# Regularization using Ridge, Lasso and ElasticNet Regression

Regularization is a method by which we introduce some bias into our model to reduce the variance. It is a way to stop data from overfitting our model. In this post, you will learn the concept behind regularization and see how it can be implemented through Ridge, Lasso and ElasticNet regression models.

## Contents

1. Understanding regularization
2. Ridge Regression
   * Implementation
3. Lasso Regression
   * Implementation
4. ElasticNet Regression
   * Implementation

## What is regularization?

In statistics, we have two main parameters to conisder. One is ***bias*** and the other one is ***variance***.
***Bias*** is the measure of difference between our estimate and the true population parameter.
***Variance*** is the measure of how spread out our estimates are. 

Graphically they can be understoof from the picture below. Consider te bull's eye to be the true population parameter and the blue dots as estimates.
![bias-variance.jpg](attachment:bias-variance.jpg)
Any statistical or machine learning model should have low bias as well low variance, because a high variance means that the data has been overfitted, and a high bias means that the data has been underfitted (you can read more about underfit and overfit of data [here](https://www.geeksforgeeks.org/underfitting-and-overfitting-in-machine-learning/)).

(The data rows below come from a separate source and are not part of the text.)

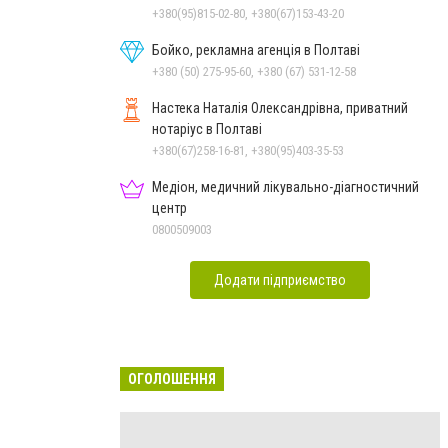
+380(95)815-02-80, +380(67)153-43-20
Бойко, рекламна агенція в Полтаві
+380 (50) 275-95-60, +380 (67) 531-12-58
Настека Наталія Олександрівна, приватний
нотаріус в Полтаві
+380(67)258-16-81, +380(95)403-35-53
Медіон, медичний лікувально-діагностичний
центр
0800509003
Додати підприємство
ОГОЛОШЕННЯ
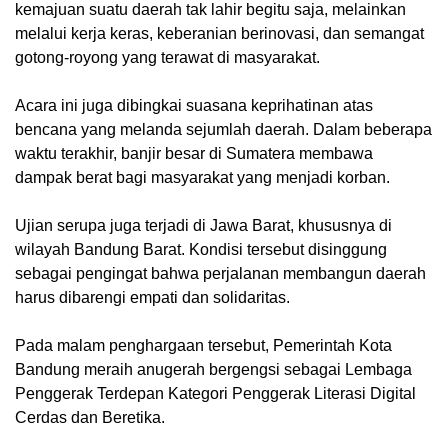
kemajuan suatu daerah tak lahir begitu saja, melainkan
melalui kerja keras, keberanian berinovasi, dan semangat
gotong-royong yang terawat di masyarakat.
Acara ini juga dibingkai suasana keprihatinan atas
bencana yang melanda sejumlah daerah. Dalam beberapa
waktu terakhir, banjir besar di Sumatera membawa
dampak berat bagi masyarakat yang menjadi korban.
Ujian serupa juga terjadi di Jawa Barat, khususnya di
wilayah Bandung Barat. Kondisi tersebut disinggung
sebagai pengingat bahwa perjalanan membangun daerah
harus dibarengi empati dan solidaritas.
Pada malam penghargaan tersebut, Pemerintah Kota
Bandung meraih anugerah bergengsi sebagai Lembaga
Penggerak Terdepan Kategori Penggerak Literasi Digital
Cerdas dan Beretika.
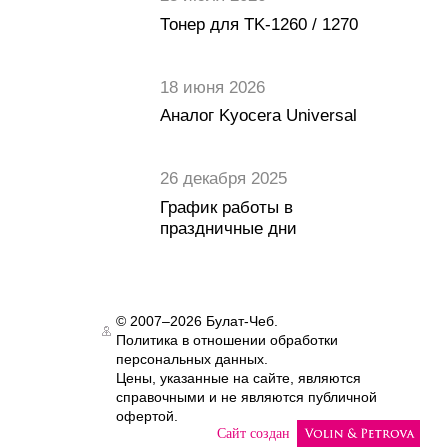
Тонер для TK-1260 / 1270
18 июня 2026
Аналог Kyocera Universal
26 декабря 2025
График работы в
праздничные дни
© 2007–2026 Булат-Чеб.
Политика в отношении обработки
Authorization
персональных данных.
Цены, указанные на сайте, являются
справочными и не являются публичной
офертой.
Сайт создан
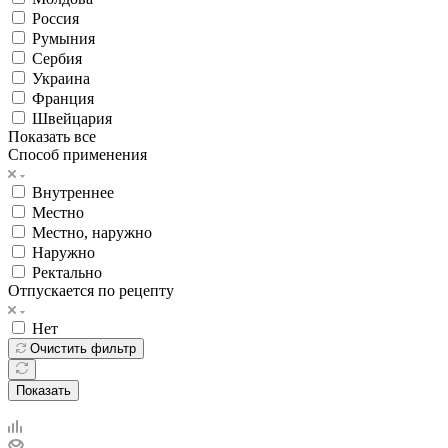
Россия
Румыния
Сербия
Украина
Франция
Швейцария
Показать все
Способ применения
Внутреннее
Местно
Местно, наружно
Наружно
Ректально
Отпускается по рецепту
Нет
Очистить фильтр
Показать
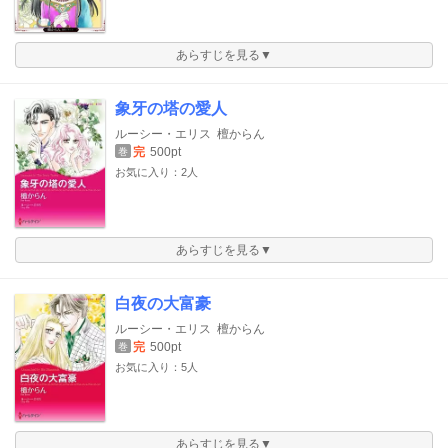
あらすじを見る▼
象牙の塔の愛人
ルーシー・エリス
檀からん
完
500pt
巻
お気に入り：2人
あらすじを見る▼
白夜の大富豪
ルーシー・エリス
檀からん
完
500pt
巻
お気に入り：5人
あらすじを見る▼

Usually, it is a balance of both that will give you the best accuracy for a machine learning model. Regularization was introduced to reduce overfitting of data, or in other words, desensitize the output of our model to the input.

In case of a linear regression, we use the OLS (Ordinary Least Squares) method to find coefficients of the linear regression equation. OLS method takes care of the bias by keeping it low, but can lead to high variance, which consequently will give us poor predictions. Variance is increased when :
* Predictor/Feature variables have high level of correlation.
* There are too many predictors in the model.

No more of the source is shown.